Upon the timely delivery of items 1, 2 and 3 above, Oxford shall
deliver notice (the "Transfer Notice") to the Purchasers' and
Escrow Agent stating: (i) that Oxford is in receipt of all such
items, (ii) that the transfer of the Convertible Notes to the
Purchasers is complete and in accordance with the terms thereof,
(iii) that Oxford will issue two (2) new and separate Convertible
Note certificates to the Purchasers in the amounts indicated on
Exhibit A as soon as possible, (iv) that the individuals
indicated in Section 2.1 hereof have been appointed as new
directors of Oxford, and (v) Oxford has obtained the director
resignations to be obtained pursuant to Section 2.1.

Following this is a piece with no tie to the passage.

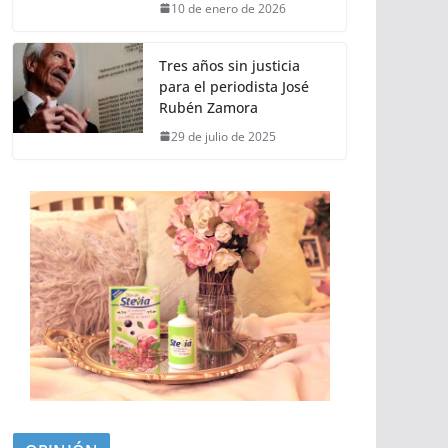
10 de enero de 2026
Tres años sin justicia
para el periodista José
Rubén Zamora
29 de julio de 2025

Simultaneously with the delivery of the Transfer Notice, the
Escrow Agent shall wire One Million Nine Hundred Eighteen
Thousand Six Hundred Ninety Five and 59/100 Dollars
($1,918,695.59) to the account of Oeri Finance, or such other
account as Oeri Finance may designate, as partial payment for the
Convertible Notes purchased by Third Capital, the remaining
portion being paid at closing in accordance with Section 1.2(b)
hereof.
(b) Second Closing. The remaining Two Million and
No/100 Dollars ($2,000,000.00) shall be held in escrow by the
Escrow Agent pending completion and execution of all appropriate
and necessary documentation to issue and transfer the New Notes
to be purchased pursuant to Section 1.3. The closing of the New
Notes shall take place at a mutually agreeable location on or
before June 8, 1998, or at such other time as the parties hereto
shall designate and agree (the "Second Closing Date" or "Second
Closing") (Collectively, the Note Closing Date and the Second
Closing Date shall be referred to herein as the "Closing Date").
S1.9 Conditions to Obligations. The fulfillment of each of
the parties obligations under this Agreement are conditioned upon
the following items which shall have occurred, or shall have been
waived by the parties in their sole discretion:
(a) Truth of Representations and Warranties.

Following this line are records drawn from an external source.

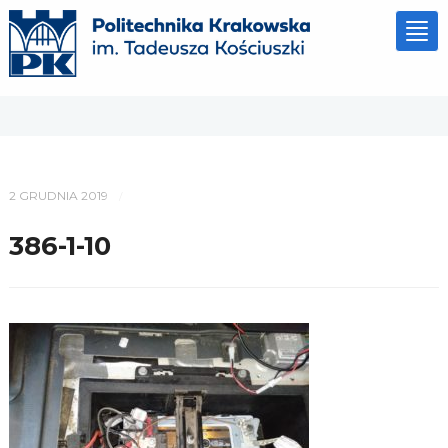
Tog
nav
2 GRUDNIA 2019
/
386-1-10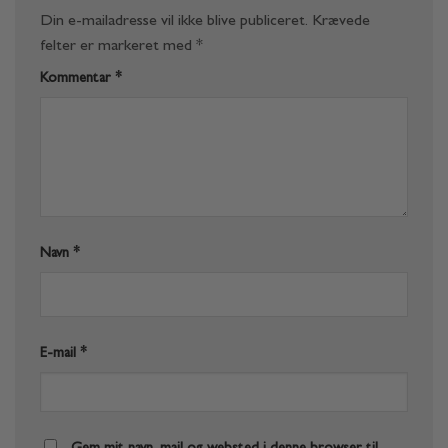
Din e-mailadresse vil ikke blive publiceret.
Krævede
felter er markeret med
*
Kommentar
*
Navn
*
E-mail
*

The representations and warranties of Sellers and Purchasers
contained in this Agreement shall be true and correct in all
material respects as of the date of this Agreement and as of the
Closing Date and each of the parties shall have delivered to the
other party on the Closing Date a certificate, dated the Closing
Date, to such effect; and
(b) Performance of Agreements. Each and all of the
agreements of Sellers and Purchasers to be performed on or before
the Closing Date pursuant to the terms hereof shall have been
duly performed in all material respects; and
(c) No Judgment or Order. There shall be no judgment
order of a court of competent jurisdiction or any ruling,
regulation or order of any governmental agency which would
prohibit the issuance or transfer of the securities as
contemplated herein or subject either party to any material
penalty if the transactions contemplated herein were consummated;
and
(d) Governmental Approvals. All governmental and other
consents and approvals, if any, necessary to permit the
consummation of the transactions contemplated by this Agreement
shall have been applied for and received; and
(e) Approval of Attachments. Oxford shall have prepared,
and the Purchasers shall have approved, all Exhibits, Schedules
and other attachments hereto, which by this reference are
incorporated herein. All such Exhibits, Schedules and other
attachments have been previously delivered to Purchasers prior to
the execution hereof, and the Purchasers' agree they have
approved such attachments.
ARTICLE II
ADDITIONAL COVENANTS AND AGREEMENTS
S2.1 Appointment of Directors. Simultaneously with the
Note Closing, Oxford shall take such action as is necessary to
appoint the following individuals to Oxford's Board of Directors:
Christopher L. Jarratt, James G. Lewis, Elliot L. Bier, and Mark
D. Grossi. Purchasers shall provide Oxford with such information
as to such individuals (and shall be solely responsible for such
information) as may be required for Oxford to comply with its
obligations under Section 14(f) of, or Rule 14f-1 under, the
Securities Exchange Act of 1934. Unless otherwise agreed by
Third Capital, Oxford shall also obtain resignations from each of
Oxford's existing Directors immediately simultaneous with the
Note Closing; provided, however, such resignations shall not be
effective until ten (10) days after the Note Closing.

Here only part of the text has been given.